Title:
The Zahir
Author:
Paulo Coelho
Publisher
& Year: HarperCollins
Publishers
Pages:
342
A
few days after Paulo Coelho’s visit to Cairo, I found myself faced with the
task of reviewing his latest book; The Zahir. I am a fast reader;
nevertheless, 342 medium-sized pages cost me more than two weeks of my time
before it was finally over!
In
the course of a plot focusing on a writer’s relationship with his wife who
mysteriously disappears, The Zahir repetitively suggests loose
definitions for notions of love, freedom, happiness, self, and spirituality, yet
fails to offer anything valuable. This is not only due to the obvious
superficial and one-eyed perspective from which it deals with such profound
notions, but also because of the prevalent confusion and inaccuracy that allows
the writer to nonchalantly use one word—for instance, “love”—both as a
“given” and as a “required to prove” in the very same formula. He claims
to be searching and exploring the true meaning of love, yet casually uses this
“unexplored notion” to describe his affairs, obviously muting his search for
meaning and destroying his claimed exploration process.
The
writer casually, gullibly, and unselfcritically decides that he “loves” or
“loved” this or that woman, despite the very much temporal and whimsical
nature of most of these affairs in his plot, and describes these loves in a way
tantamount to his love for his wife, his lifelong companion.
I
fall in love with a Catalan scientist, with an Argentine woman who makes
jewelry, and with a young woman who sings in the metro.
This
perspective on love makes it extremely hard to explain how the novel’s main
character—who writes about spirituality and continuously speaks about love and
freedom—fails to show even the slightest concern for the world and its
inhabitants’ well-being, especially those who live remote from his little
Parisian, jet setting world.
So,
what’s all this about wanting to write about a war in some godforsaken
part of the world?
He
displays an elitism that destroys the integrity of love, which in its true
essence cannot be selectively withheld or given, for one cannot claim one is in
love with someone while being so apathetic about others’ suffering.
This
elitism is especially highlighted when the writer attempts to diminish its
effect by showing some offhand interest in the world of other people—like
Mikhail, a young man from the Central Asian Steppes, or a group of Parisian
beggars—for his apparent interest is motivated by nothing but selfishness,
suspiciously smacking of the uptowner’s condescending charity and sympathy.
The
word love usually appears when the unnamed writer meets a new woman or merely
sees one from afar; a love that revolves around himself rather than the one who
is “loved.” This self-centered perspective of the world brings to mind the
ancient cosmological theories of man’s planet being the center of the
universe.

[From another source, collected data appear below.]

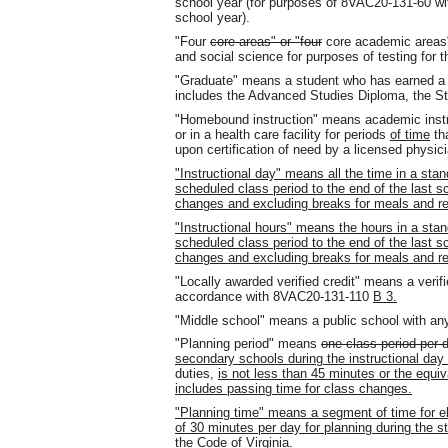
school year (for purposes of 8VAC20-131-60 wit
school year).
"Four
core areas" or "four
core academic areas"
and social science for purposes of testing for 
"Graduate" means a student who has earned 
includes the Advanced Studies Diploma, the St
"Homebound instruction" means academic instr
or in a health care facility for periods
of time
th
upon certification of need by a licensed physici
"Instructional day" means all the time in a stan
scheduled class period to the end of the last s
changes and excluding breaks for meals and r
"Instructional hours" means the hours in a stan
scheduled class period to the end of the last s
changes and excluding breaks for meals and r
"Locally awarded verified credit" means a verifi
accordance with 8VAC20-131-110
B 3.
"Middle school" means a public school with an
"Planning period" means
one class period per d
secondary schools during the instructional day 
duties,
is not less than 45 minutes or the equiv
includes passing time for class changes.
"Planning time" means a segment of time for e
of 30 minutes per day for planning during the s
the Code of Virginia.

In this particular case, this geocentric view develops into a serious
homocentric view where “man” does not denote human beings, but rather this
particular man and his private planet.
The
superficiality and lack of integrity is once again evident when freedom is
tackled only through the ability of the characters to do whatever they desire,
regardless of the consequences or the impact of their actions on others. Freedom
becomes synonymous with infidelity, selflessness with condoning the other’s
whims and unfaithfulness, and happiness with quenching materialistic desires
coupled with a total denial of responsibility, to the extent that even the
perception of the Divine becomes hostage to individual whims and moods. This
attitude is manifested in the interchangeable and arbitrary usage of the terms
“God,” “the thing,” and other synonyms employed when Coelho needs to
involve divinity.
In
The Zahir, notions that are sacred, wholesome, and holistic are miserably
fragmented, flattened, and, in the best of cases, reduced to some of their
outward manifestations.
The
main character’s name and country of origin remain unmentioned. Perhaps this
is done intentionally; on the one hand, to encourage the association with Coelho
himself, while on the other to secure a leeway from undesirable implications
that may result from a direct superimposition.
Despite
that, Coelho seems to enjoy standing in his main character’s shoes, especially
when he acts in a “modern” way that is “eccentric” and “crazy” from
his touristy point of view. Acts such as walking on thin ice in a frozen
fountain, ruining his Internet access device, or roaming around with a group of
beggars who are in no need of begging and who sometimes give charity to other
people. Another fashionable eccentricity is indulgence in so-called “Steppes
rituals,” which involve standing naked in the middle of nowhere. Then there is
the offhand way in which the narrator deals with his wife’s pregnancy by
another man because she “loved” him.
It
seems that the narrator tries to add a little spice to his boringly
straight-laced life, empty of any risk or danger, through a superficial attempt
to relive the surrealistic legacy of Parisian artists and bohemians. He fails
miserably in the process.
Coelho’s
plot seems to be formed by marketing studies of what is hip today rather than by
a real urge to share experiences and important questions about life with his
readers. His insistence on endowing the obviously materialistic and selfish life
of his main character with spiritual shades and tones reeks of a flirtation with
the growing New Age tide that is deluding most of the earth’s population. It
is a sad reality that the take-away pseudo-spirituality which is offered in the
Zahir is satisfying enough for so many.
Those
bedazzled by the New Age hints in Coelho’s work will not mind the main
character’s selfishness, infidelity, and apathy as long as he walks a medieval
pilgrimage road to Santiago for 38 days. Unfortunately, this purgatory does not
result in the desired spiritual effect but rather builds up the pilgrim’s ego
and allows him to pat himself on the back in celebration of his spiritual
transcendence while continuing to play around and indulge himself in more
infidelities.
The
marketing-oriented style of writing is reflected in the very title of the book:
the Arabic word zahir. The term is used here to indicate “obsession,”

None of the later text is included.